Russell v Northern Bank Development Corp Ltd [1992] 1 WLR 588 is a leading case on shareholders' rights in the United Kingdom in which the House of Lords held that a private shareholders' agreement could not fetter a company's statutory powers but could bind the voting rights of those parties to the agreement.

==Facts==
Four executives of a brick works in Dungannon, County Tyrone were shareholders, with 20 shares each, in a company called Tyrone Brick Limited (T.B.L) alongside Northern Bank Development Corporation, which held 120 shares. Eight hundred other shares were not allotted.

All executives, Northern Bank, and the company T.B.L itself, were parties to a shareholders' agreement with a clause that stated, "No further share capital shall be created or issued in the company or the rights attaching to the shares already in issue in any way altered (save as herein set out) or any share transfer of the existing shares permitted, save in the following manner, without the written consent of each of the parties hereto."

In March 1988 the board of T.B.L issued a notice to shareholders of an extraordinary general meeting to consider a resolution allowing for a 3,999,000 new shares to be issued by the company. One of the executives, Samuel Russell, sought an injunction restraining the other executives and Northern Bank from considering or voting on the resolution and damages for breach of contract.

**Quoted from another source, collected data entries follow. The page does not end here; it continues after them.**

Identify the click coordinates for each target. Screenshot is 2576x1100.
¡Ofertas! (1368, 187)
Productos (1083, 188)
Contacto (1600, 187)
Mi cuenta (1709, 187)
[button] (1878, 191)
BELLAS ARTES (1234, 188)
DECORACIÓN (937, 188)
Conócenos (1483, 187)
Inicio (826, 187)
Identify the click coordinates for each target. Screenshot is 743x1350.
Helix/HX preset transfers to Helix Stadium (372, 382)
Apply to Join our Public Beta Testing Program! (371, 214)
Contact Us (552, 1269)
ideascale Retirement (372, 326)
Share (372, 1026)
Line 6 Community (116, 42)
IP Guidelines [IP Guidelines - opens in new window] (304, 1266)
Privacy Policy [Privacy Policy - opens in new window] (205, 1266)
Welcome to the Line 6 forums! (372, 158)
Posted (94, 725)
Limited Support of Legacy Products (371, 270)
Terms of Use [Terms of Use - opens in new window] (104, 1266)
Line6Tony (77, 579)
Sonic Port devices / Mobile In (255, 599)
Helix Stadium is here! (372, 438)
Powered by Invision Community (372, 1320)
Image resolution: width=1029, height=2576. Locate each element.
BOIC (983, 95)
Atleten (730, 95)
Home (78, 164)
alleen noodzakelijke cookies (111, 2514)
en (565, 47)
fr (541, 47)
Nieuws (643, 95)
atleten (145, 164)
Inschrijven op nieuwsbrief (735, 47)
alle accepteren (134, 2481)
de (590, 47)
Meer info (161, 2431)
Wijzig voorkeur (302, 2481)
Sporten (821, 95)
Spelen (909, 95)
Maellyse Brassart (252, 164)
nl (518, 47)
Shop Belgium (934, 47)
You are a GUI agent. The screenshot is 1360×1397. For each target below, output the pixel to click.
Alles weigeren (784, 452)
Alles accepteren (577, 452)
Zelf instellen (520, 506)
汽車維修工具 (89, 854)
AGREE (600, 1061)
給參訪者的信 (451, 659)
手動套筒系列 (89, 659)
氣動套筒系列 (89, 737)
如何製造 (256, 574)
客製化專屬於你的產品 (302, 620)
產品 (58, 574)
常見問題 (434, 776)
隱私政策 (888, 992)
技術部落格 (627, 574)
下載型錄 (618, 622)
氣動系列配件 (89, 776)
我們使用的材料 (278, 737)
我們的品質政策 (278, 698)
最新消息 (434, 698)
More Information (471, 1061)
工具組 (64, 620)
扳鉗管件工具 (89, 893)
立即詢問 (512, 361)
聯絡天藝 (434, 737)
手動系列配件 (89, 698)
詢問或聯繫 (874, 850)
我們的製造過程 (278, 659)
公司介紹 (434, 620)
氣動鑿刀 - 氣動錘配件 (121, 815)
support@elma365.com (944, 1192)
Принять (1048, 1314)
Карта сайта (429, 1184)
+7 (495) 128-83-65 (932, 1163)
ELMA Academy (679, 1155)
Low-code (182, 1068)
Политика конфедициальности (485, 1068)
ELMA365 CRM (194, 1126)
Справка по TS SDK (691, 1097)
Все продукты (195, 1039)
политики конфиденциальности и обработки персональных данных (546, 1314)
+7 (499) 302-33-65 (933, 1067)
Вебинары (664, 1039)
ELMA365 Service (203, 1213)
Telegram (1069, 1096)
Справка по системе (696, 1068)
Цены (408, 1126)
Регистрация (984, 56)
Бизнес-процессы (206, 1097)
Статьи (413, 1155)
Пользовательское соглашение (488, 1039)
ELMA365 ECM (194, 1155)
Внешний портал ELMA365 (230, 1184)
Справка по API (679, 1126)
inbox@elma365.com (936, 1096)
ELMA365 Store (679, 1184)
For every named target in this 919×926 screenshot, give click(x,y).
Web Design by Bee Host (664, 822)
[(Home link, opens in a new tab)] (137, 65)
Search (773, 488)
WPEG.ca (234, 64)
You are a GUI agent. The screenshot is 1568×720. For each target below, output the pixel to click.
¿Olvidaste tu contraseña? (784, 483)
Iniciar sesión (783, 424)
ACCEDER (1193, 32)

At trial the judge held that the shareholder's agreement was invalidated because it sought to fetter T.B.L's statutory power to increase its capital. The Court of Appeal, by a majority, upheld this decision. Russell appealed, although now claiming only a declaration as to his rights and not also an injunction.

==Judgment==
The House of Lords upheld the appeal. Lord Jauncey stated,

My Lords while a provision in a company's articles which restricts its statutory power to alter those articles is invalid an agreement dehors the articles between shareholders as to how they shall exercise their voting rights on a resolution is not necessarily so.
— Lord Jauncey, Russell v Northern Bank Development Corp Ltd

The House of Lords thus held that while the agreement could bind the shareholders it could not bind the company itself;
This was a clear undertaking by T.B.L. in a formal agreement not to exercise its statutory powers for a period which could, certainly on one view of construction, last for as long as one of the parties remained a shareholder. [...] As such an undertaking it is, in my view, as obnoxious as if it had been in the articles of association and therefore is unenforceable as being contrary to the provisions of article 131 of the Companies (Northern Ireland) Order 1986. T.B.L.'s undertaking is, however, independent of and severable from that of the shareholders and there is no reason why the latter should not be enforceable by the shareholders inter se as a personal agreement which in no way fetters T.B.L. in the exercise of its statutory powers.
— Lord Jauncey, Russell v Northern Bank Development Corp Ltd

==Significance==
Professor Eilís Ferran, writing in the Cambridge Law Journal noted that regarding the question of companies contracting out of statutory powers, "The decision in Russell provides a firm and unequivocal answer to the question: there can be no contracting out by a company in respect of its statutory powers." Ferran criticised the decision for making a "technical distinction which is not immediately obvious and which rests on the turning of a blind eye to the manifest practical consequences which can flow from a voting agreement."